One-Stop Guide to Car Finance Options

Posted on 02 December 2014 by Tony Santos


Image: Justin Capolongo


Buying a new, or used, car can be something of a complicated task when you have cash flow problems. It’s something of a catch-22 situation. You need a car to get to work to earn money. Without a car, you cannot do this. But, you don’t have the money available to pay for the car. It’s the ultimate dilemma.

Of course, without advocating getting into debt, you don’t have to have a mountain of cash to buy a car. You can seek out a wide range of different finance options that may be suited to your personal circumstances.

When it comes to buying a car on finance, there is a wealth of options. Let’s take a look at which ones may be best for you.

Car Loans: What Gives?

A car loan can be the best way to finance your car. You may be able to secure this from your bank. You may be able to obtain this loan from your local dealership. As with any personal loan, the interest is measured by how much you borrow and the agreed term time. Car loans can run from 1 to 5 years. While it may be cheaper to seek out a loan over a longer term period, you will incur higher rates of interest. So, make sure that you are exploring all of your options. One of the most significant advantages is that you own a car when you drive off the forecourt. You just need to repay the loan over an agreed term time. But, this is not always the best deal. Forecourt deals can be attractive when there is a new car released. Typically, March and September are the best months to seek out a deal from your local car salesman.

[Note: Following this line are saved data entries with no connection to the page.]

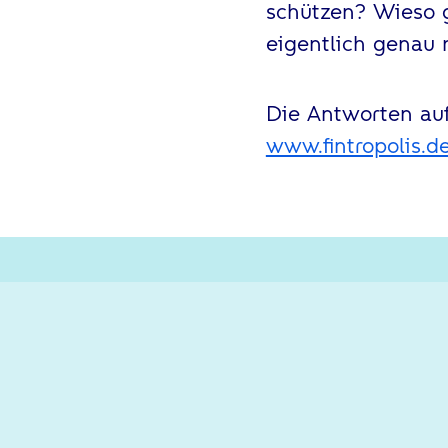
schützen? Wieso g
eigentlich genau
Die Antworten auf
www.fintropolis.d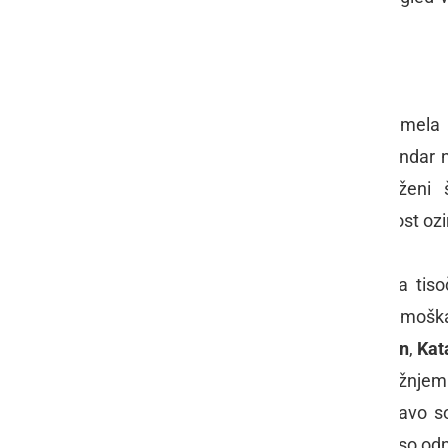
izdelani za
Henrika VIII
.
Trdnjava kot kraljevi zapor
Londonska trdnjava je vseskozi imela
zapornika je sprejela leta 1100. Venda
uglednimi priporniki so bili poraženi 
dostojanstveniki, ki so padli v nemilost ozi
Čeprav je bilo v trdnjavi zaprtih na tis
obglavljenih samo pet žensk in dva moška,
teh žensk so bile kraljice,
Ana Boleyn
,
Kat
obglavljenjem, je potekala na bližnje
neukrotljive množice. Odsekano glavo so
London Bridge
, brezglavo truplo pa so odn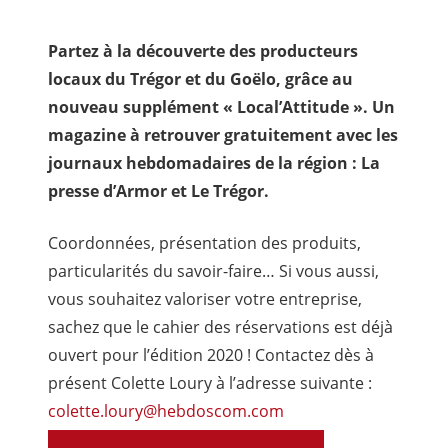
Partez à la découverte des producteurs
locaux du Trégor et du Goëlo, grâce au
nouveau supplément « Local’Attitude ». Un
magazine à retrouver gratuitement avec les
journaux hebdomadaires de la région : La
presse d’Armor et Le Trégor.
Coordonnées, présentation des produits,
particularités du savoir-faire… Si vous aussi,
vous souhaitez valoriser votre entreprise,
sachez que le cahier des réservations est déjà
ouvert pour l’édition 2020 ! Contactez dès à
présent Colette Loury à l’adresse suivante :
colette.loury@hebdoscom.com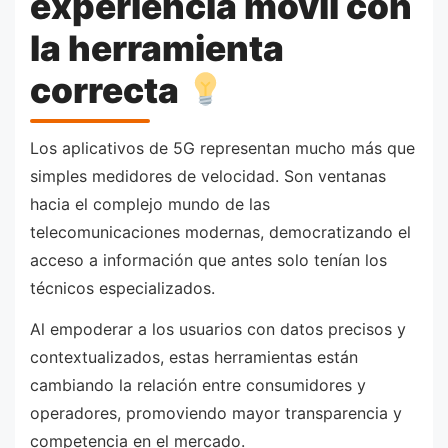
experiencia móvil con
la herramienta
correcta
Los aplicativos de 5G representan mucho más que
simples medidores de velocidad. Son ventanas
hacia el complejo mundo de las
telecomunicaciones modernas, democratizando el
acceso a información que antes solo tenían los
técnicos especializados.
Al empoderar a los usuarios con datos precisos y
contextualizados, estas herramientas están
cambiando la relación entre consumidores y
operadores, promoviendo mayor transparencia y
competencia en el mercado.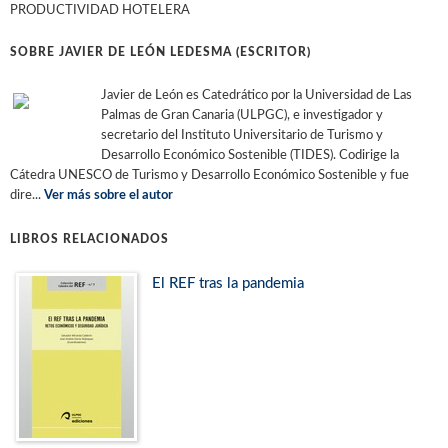
PRODUCTIVIDAD HOTELERA
SOBRE JAVIER DE LEÓN LEDESMA (ESCRITOR)
Javier de León es Catedrático por la Universidad de Las
Palmas de Gran Canaria (ULPGC), e investigador y
secretario del Instituto Universitario de Turismo y
Desarrollo Económico Sostenible (TIDES). Codirige la
Cátedra UNESCO de Turismo y Desarrollo Económico Sostenible y fue
dire...
Ver más sobre el autor
LIBROS RELACIONADOS
El REF tras la pandemia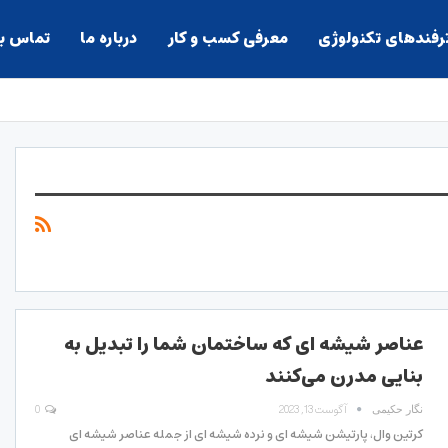
ترفندهای تکنولوژی
معرفی کسب و کار
درباره ما
تماس با
عناصر شیشه ای که ساختمان شما را تبدیل به
بنایی مدرن می‌کنند
آگوست 13, 2023
0
نگار حکیمی
کرتین وال، پارتیشن شیشه ای و نرده شیشه ای از جمله عناصر شیشه ای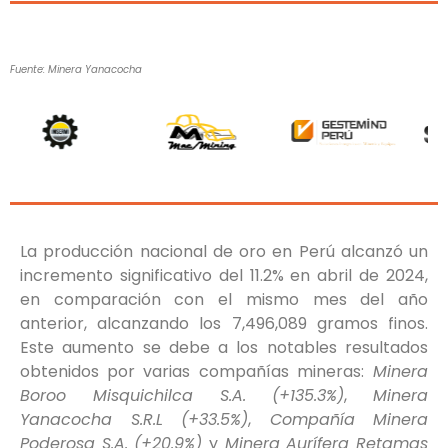
Fuente: Minera Yanacocha
La producción nacional de oro en Perú alcanzó un
incremento significativo del 11.2% en abril de 2024,
en comparación con el mismo mes del año
anterior, alcanzando los 7,496,089 gramos finos.
Este aumento se debe a los notables resultados
obtenidos por varias compañías mineras:
Minera
Boroo Misquichilca S.A. (+135.3%)
,
Minera
Yanacocha S.R.L (+33.5%)
,
Compañía Minera
Poderosa S.A. (+20.9%)
y
Minera Aurífera Retamas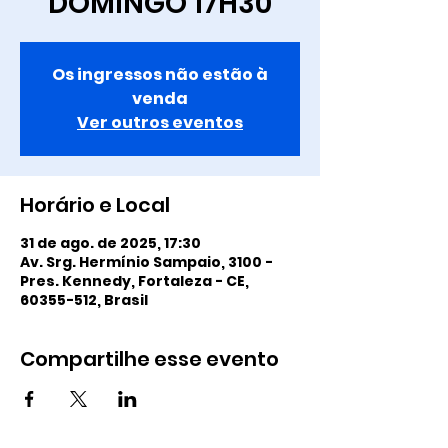
DOMINGO 17H30
Os ingressos não estão à
venda
Ver outros eventos
Horário e Local
31 de ago. de 2025, 17:30
Av. Srg. Hermínio Sampaio, 3100 -
Pres. Kennedy, Fortaleza - CE,
60355-512, Brasil
Compartilhe esse evento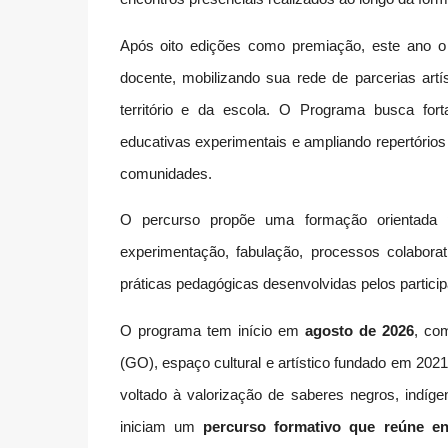
Após oito edições como premiação, este ano o P
docente, mobilizando sua rede de parcerias artí
território e da escola. O Programa busca fort
educativas experimentais e ampliando repertórios 
comunidades.
O percurso propõe uma formação orientada 
experimentação, fabulação, processos colaborati
práticas pedagógicas desenvolvidas pelos particip
O programa tem início em
agosto de 2026
, co
(GO), espaço cultural e artístico fundado em 2021
voltado à valorização de saberes negros, indígen
iniciam um
percurso formativo que reúne enc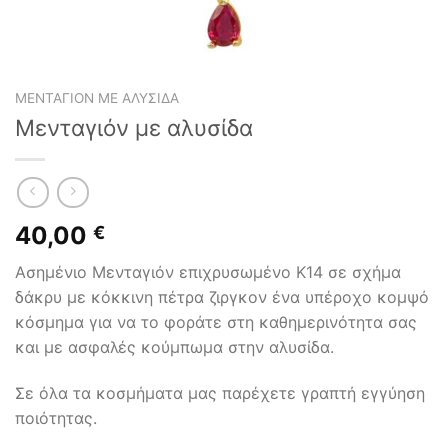
ΜΕΝΤΑΓΙΌΝ ΜΕ ΑΛΥΣΊΔΑ
Μενταγιόν με αλυσίδα
40,00
€
Ασημένιο Μενταγιόν επιχρυσωμένο Κ14 σε σχήμα
δάκρυ με κόκκινη πέτρα ζιργκον ένα υπέροχο κομψό
κόσμημα για να το φοράτε στη καθημερινότητα σας
και με ασφαλές κούμπωμα στην αλυσίδα.
Σε όλα τα κοσμήματα μας παρέχετε γραπτή εγγύηση
ποιότητας.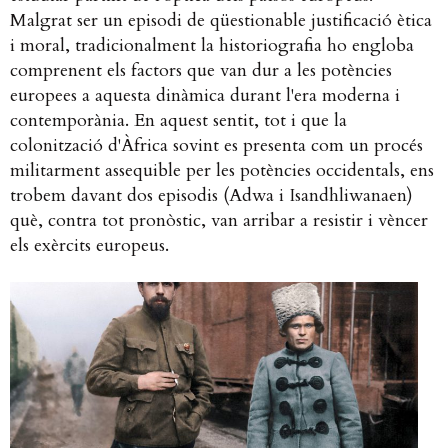
Malgrat ser un episodi de qüestionable justificació ètica
i moral, tradicionalment la historiografia ho engloba
comprenent els factors que van dur a les potències
europees a aquesta dinàmica durant l'era moderna i
contemporània. En aquest sentit, tot i que la
colonització d'Àfrica sovint es presenta com un procés
militarment assequible per les potències occidentals, ens
trobem davant dos episodis (Adwa i Isandhliwanaen)
què, contra tot pronòstic, van arribar a resistir i vèncer
els exèrcits europeus.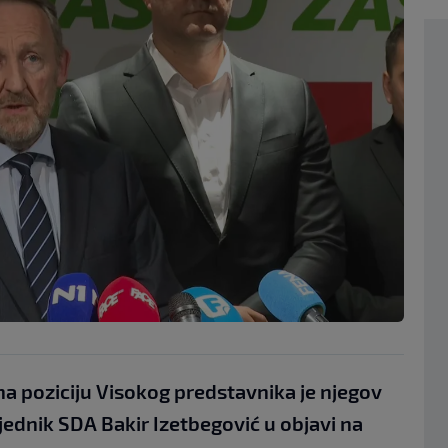
a poziciju Visokog predstavnika je njegov
edsjednik SDA Bakir Izetbegović u objavi na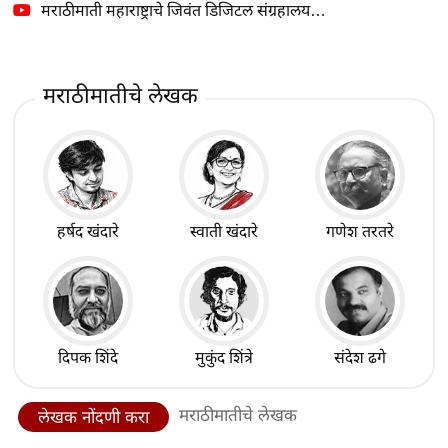
मराठीमाती महाराष्ट्राचे जिवंत डिजिटल संग्रहालय…
मराठीमातीचे लेखक
हर्षद खंदारे
स्वाती खंदारे
गणेश तरतरे
दिपक शिंदे
मुकुंद शिंत्रे
संदेश ढगे
मराठीमातीचे लेखक
लेखक नोंदणी करा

Dealership Finance Options: What You Need to Know

Walk on to any forecourt within the UK, and you will see a wide range of finance options available on both new and used cars. This can be an attractive way to finance a car if you don’t have the cash available. has stated that this is an excellent way to secure finance if you cannot do so via your bank. Of course, you simply finance the car based on the advertised fee. This must be paid off over an agreed term time. Typically, term times are shorter via a dealership option. What is more, there are interest rates added to this. So, get a full sum of what you will be paying back to make sure that this is the right choice for you.

The 101 on HP and Leasing

Hire purchase or HP is where you pay a deposit for your vehicle. This is done via the agreed period. Typically, HP runs over 1 to 5 years. Much like a car loan, it is paid via a monthly transaction. Once you have paid over the term time, the car is yours. However, this may be subject to a balloon payment. Leasing works in a similar way. You pay a deposit and monthly instalments, but you then hand the car back at the end of the term. However, you can purchase a car. This will be subject to a fee at the end of the term.